**Task requirements**: With the pictures excluded, retype the records that follow exactly.

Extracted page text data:
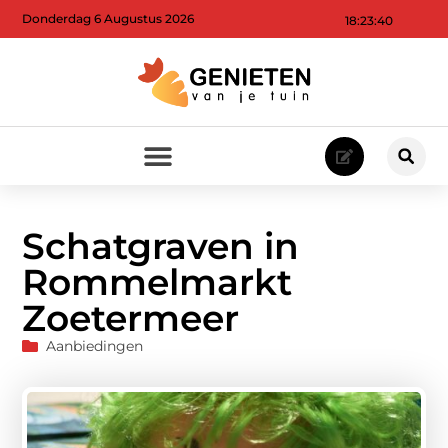
Donderdag 6 Augustus 2026
18:23:42
Schatgraven in
Rommelmarkt
Zoetermeer
Aanbiedingen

**Solution for this problem**:
Donderdag 6 Augustus 2026
18:23:42
Schatgraven in
Rommelmarkt
Zoetermeer
Aanbiedingen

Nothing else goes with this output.